Вообще-то фланелевые сорочка и брюки вполне себе наличествовали. (-Надо ведь было куда стекло, подвешенное на гайтан, совать, — подумала Мари.) Даже собачьи носки шерстью внутрь. Кто родил, спрашивается?

— Это моя каюта, — объяснил Гор, «разоболокаясь».

(— Что это, он про себя говорит диалектизмами, а я слышу? Или Рина слышит вместо меня?)

Стены казались сплошь покрыты солнцем, в круглой печурке горел рыжий огонь, на бечёвке под самым потолком сушились толстые ноговицы и пимы. Раскладушка широкая, покрыта нарядным шерстяным одеялом в цветах и листьях. На столе рядом с печью — котелок с едой, термос, посуда.
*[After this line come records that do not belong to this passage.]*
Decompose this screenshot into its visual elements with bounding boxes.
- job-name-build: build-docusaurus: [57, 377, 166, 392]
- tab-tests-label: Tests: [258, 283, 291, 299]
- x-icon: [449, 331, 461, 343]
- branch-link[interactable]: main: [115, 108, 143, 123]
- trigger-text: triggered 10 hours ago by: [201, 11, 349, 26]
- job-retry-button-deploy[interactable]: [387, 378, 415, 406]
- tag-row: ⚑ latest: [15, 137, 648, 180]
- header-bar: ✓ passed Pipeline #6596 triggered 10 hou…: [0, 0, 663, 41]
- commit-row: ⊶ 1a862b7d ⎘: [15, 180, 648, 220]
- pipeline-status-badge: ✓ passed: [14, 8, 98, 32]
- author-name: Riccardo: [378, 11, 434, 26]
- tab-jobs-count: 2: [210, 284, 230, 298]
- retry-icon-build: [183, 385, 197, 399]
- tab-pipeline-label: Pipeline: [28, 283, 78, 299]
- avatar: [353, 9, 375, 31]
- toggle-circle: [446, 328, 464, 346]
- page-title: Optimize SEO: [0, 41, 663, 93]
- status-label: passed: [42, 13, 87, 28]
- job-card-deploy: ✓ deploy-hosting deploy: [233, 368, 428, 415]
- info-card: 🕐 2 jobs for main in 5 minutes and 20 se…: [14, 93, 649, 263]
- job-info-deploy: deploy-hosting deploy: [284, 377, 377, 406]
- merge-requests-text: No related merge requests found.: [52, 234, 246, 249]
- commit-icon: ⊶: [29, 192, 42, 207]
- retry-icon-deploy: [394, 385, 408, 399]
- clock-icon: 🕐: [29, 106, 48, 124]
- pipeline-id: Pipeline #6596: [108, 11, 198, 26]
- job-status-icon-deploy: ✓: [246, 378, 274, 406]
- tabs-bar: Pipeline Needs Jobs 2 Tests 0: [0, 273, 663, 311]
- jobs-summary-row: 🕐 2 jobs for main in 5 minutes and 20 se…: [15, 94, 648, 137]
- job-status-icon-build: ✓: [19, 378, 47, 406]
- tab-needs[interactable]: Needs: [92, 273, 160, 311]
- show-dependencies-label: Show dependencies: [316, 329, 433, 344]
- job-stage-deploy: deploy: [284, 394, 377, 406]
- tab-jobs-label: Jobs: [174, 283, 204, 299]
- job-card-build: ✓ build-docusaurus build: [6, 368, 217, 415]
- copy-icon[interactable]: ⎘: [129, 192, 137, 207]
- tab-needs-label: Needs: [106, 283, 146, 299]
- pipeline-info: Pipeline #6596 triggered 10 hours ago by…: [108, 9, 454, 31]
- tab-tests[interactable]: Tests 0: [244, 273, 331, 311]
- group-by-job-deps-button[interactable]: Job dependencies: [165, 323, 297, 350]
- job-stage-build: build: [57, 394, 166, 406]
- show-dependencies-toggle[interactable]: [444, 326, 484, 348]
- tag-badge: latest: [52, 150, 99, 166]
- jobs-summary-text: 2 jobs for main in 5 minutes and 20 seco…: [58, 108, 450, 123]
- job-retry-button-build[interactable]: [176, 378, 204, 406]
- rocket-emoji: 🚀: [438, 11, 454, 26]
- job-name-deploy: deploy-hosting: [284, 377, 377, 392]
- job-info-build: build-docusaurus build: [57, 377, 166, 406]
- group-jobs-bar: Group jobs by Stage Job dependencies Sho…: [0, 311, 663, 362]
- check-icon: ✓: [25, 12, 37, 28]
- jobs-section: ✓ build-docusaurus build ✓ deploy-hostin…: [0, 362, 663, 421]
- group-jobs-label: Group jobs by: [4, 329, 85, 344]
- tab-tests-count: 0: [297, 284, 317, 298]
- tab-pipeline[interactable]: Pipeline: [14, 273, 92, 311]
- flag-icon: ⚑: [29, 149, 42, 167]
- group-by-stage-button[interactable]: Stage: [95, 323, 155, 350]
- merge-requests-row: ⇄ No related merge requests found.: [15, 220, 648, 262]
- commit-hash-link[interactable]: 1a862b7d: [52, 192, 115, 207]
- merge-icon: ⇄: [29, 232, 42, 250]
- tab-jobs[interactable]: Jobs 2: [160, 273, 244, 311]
— Садись, ешь: голодная, наверно, после всего, чем тебя накачали перед загрузкой. Ох, ещё и в косички заплели — это ещё с какой стати? Хотя красиво получилось, пускай себе будут. Я тебе коротко прямо сейчас объясню, а потом другие учителя развернут картину.

Она кивнула: есть не очень хотелось, но… не рассуждай, если не вникаешь в суть, а побольше слушай.

Горик сел рядом, налил в гранёный пластиковый стакан компота, чуть расслабился. Нет, хорош собой, право, только… обыкновенный. Сероглаз, серые усики и бородка, длинные с проседью волосы до плеч. Лицо, правда, гладкое, моложавое.

— Вы — не похищенные тарелками, а спасённые из гибнущей Европы. Первый гипнопедический урок. Кораблик, эта самая дискетта, набит под завязку невестами, будущими законными женами поселенцев. Второй урок. Те женщины и подростки, что с тобой летели, — новые полноправные граждане республики. Того самого Бастиона Южного…

— Южного Креста, — негромко дополнила Мариша.

(— При всей моей необразованности книжку Брюсова я помню: бумажная обложка, «Республика Южного…», антиутопия о могучей социалистической стране в Антарктике, чьи граждане погибли от болезни «Противоречия», когда подсознание восставало против сознательного приятия неисчислимых благ).